• EXERCISE AIM: Quote every line of the data below as it stands, omitting pictures.

Start of Block

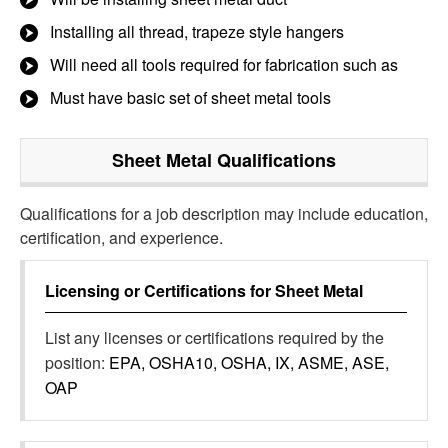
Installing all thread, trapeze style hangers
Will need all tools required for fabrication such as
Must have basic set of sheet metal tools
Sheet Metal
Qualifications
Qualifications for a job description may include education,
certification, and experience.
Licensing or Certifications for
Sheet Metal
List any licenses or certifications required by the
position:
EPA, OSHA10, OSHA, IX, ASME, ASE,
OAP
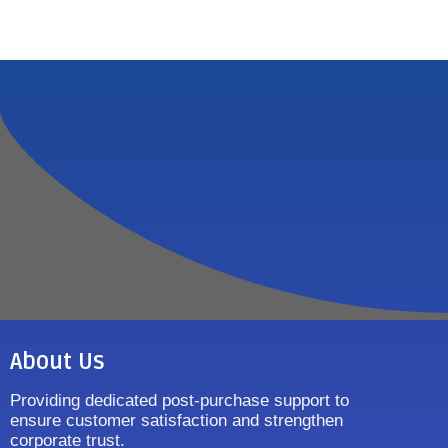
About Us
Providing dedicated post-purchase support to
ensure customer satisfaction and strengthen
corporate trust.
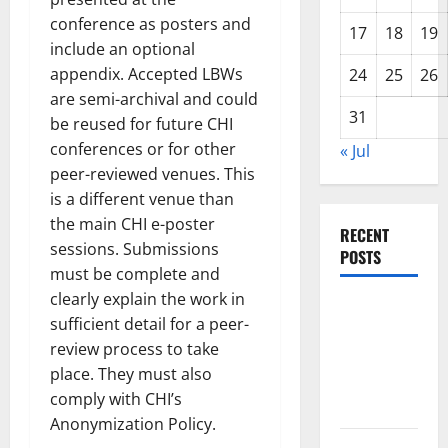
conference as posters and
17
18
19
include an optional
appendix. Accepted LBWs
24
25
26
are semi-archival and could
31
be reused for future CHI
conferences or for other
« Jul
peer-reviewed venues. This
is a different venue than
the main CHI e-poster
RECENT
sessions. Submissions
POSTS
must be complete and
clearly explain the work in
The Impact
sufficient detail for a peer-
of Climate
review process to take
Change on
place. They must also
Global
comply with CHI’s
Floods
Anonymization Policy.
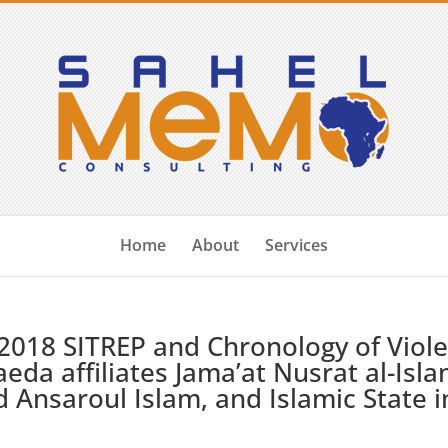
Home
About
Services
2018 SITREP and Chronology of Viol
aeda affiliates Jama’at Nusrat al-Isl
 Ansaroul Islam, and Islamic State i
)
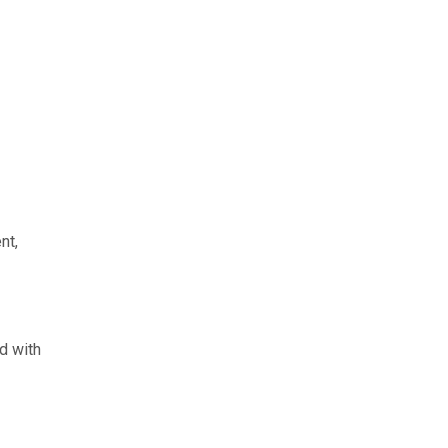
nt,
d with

End of Block

• OUTPUT:
Installing all thread, trapeze style hangers
Will need all tools required for fabrication such as
Must have basic set of sheet metal tools
Sheet Metal
Qualifications
Qualifications for a job description may include education,
certification, and experience.
Licensing or Certifications for
Sheet Metal
List any licenses or certifications required by the
position:
EPA, OSHA10, OSHA, IX, ASME, ASE,
OAP
About Us
Providing dedicated post-purchase support to
ensure customer satisfaction and strengthen
corporate trust.
conference as posters and
17
18
19
include an optional
appendix. Accepted LBWs
24
25
26
are semi-archival and could
31
be reused for future CHI
conferences or for other
« Jul
peer-reviewed venues. This
is a different venue than
the main CHI e-poster
RECENT
sessions. Submissions
POSTS
must be complete and
clearly explain the work in
The Impact
sufficient detail for a peer-
of Climate
review process to take
Change on
place. They must also
Global
comply with CHI’s
Floods
Anonymization Policy.
Home
About
Services
2018 SITREP and Chronology of Viol
aeda affiliates Jama’at Nusrat al-Isl
 Ansaroul Islam, and Islamic State i
)
nt,
d with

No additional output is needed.